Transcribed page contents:
--- START ---

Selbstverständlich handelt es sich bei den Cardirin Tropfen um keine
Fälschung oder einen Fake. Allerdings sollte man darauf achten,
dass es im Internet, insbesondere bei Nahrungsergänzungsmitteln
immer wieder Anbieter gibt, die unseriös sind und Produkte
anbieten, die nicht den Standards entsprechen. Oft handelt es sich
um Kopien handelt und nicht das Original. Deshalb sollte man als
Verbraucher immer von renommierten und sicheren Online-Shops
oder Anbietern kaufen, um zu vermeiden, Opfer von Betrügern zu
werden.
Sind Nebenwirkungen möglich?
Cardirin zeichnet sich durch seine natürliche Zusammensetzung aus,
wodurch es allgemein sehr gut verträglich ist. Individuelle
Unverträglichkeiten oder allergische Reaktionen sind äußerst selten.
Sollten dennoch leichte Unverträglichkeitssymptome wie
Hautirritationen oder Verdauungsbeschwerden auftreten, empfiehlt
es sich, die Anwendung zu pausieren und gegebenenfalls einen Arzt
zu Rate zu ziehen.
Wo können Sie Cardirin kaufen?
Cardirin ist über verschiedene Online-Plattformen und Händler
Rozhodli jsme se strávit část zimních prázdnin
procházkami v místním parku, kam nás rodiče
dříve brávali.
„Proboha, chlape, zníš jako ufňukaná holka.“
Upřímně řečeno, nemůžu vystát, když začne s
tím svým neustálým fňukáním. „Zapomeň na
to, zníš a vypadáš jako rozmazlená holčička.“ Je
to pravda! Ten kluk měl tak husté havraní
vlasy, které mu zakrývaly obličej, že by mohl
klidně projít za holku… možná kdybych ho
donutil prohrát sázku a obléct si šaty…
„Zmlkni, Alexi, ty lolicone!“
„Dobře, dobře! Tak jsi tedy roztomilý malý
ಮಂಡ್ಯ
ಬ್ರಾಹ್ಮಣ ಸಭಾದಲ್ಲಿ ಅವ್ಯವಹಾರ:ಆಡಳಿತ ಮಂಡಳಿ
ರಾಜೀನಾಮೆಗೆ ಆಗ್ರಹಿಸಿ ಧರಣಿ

--- END ---

TASK GOAL: The records above should be printed in full, exactly as they appear.

ANSWER:
Selbstverständlich handelt es sich bei den Cardirin Tropfen um keine
Fälschung oder einen Fake. Allerdings sollte man darauf achten,
dass es im Internet, insbesondere bei Nahrungsergänzungsmitteln
immer wieder Anbieter gibt, die unseriös sind und Produkte
anbieten, die nicht den Standards entsprechen. Oft handelt es sich
um Kopien handelt und nicht das Original. Deshalb sollte man als
Verbraucher immer von renommierten und sicheren Online-Shops
oder Anbietern kaufen, um zu vermeiden, Opfer von Betrügern zu
werden.
Sind Nebenwirkungen möglich?
Cardirin zeichnet sich durch seine natürliche Zusammensetzung aus,
wodurch es allgemein sehr gut verträglich ist. Individuelle
Unverträglichkeiten oder allergische Reaktionen sind äußerst selten.
Sollten dennoch leichte Unverträglichkeitssymptome wie
Hautirritationen oder Verdauungsbeschwerden auftreten, empfiehlt
es sich, die Anwendung zu pausieren und gegebenenfalls einen Arzt
zu Rate zu ziehen.
Wo können Sie Cardirin kaufen?
Cardirin ist über verschiedene Online-Plattformen und Händler
Rozhodli jsme se strávit část zimních prázdnin
procházkami v místním parku, kam nás rodiče
dříve brávali.
„Proboha, chlape, zníš jako ufňukaná holka.“
Upřímně řečeno, nemůžu vystát, když začne s
tím svým neustálým fňukáním. „Zapomeň na
to, zníš a vypadáš jako rozmazlená holčička.“ Je
to pravda! Ten kluk měl tak husté havraní
vlasy, které mu zakrývaly obličej, že by mohl
klidně projít za holku… možná kdybych ho
donutil prohrát sázku a obléct si šaty…
„Zmlkni, Alexi, ty lolicone!“
„Dobře, dobře! Tak jsi tedy roztomilý malý
ಮಂಡ್ಯ
ಬ್ರಾಹ್ಮಣ ಸಭಾದಲ್ಲಿ ಅವ್ಯವಹಾರ:ಆಡಳಿತ ಮಂಡಳಿ
ರಾಜೀನಾಮೆಗೆ ಆಗ್ರಹಿಸಿ ಧರಣಿ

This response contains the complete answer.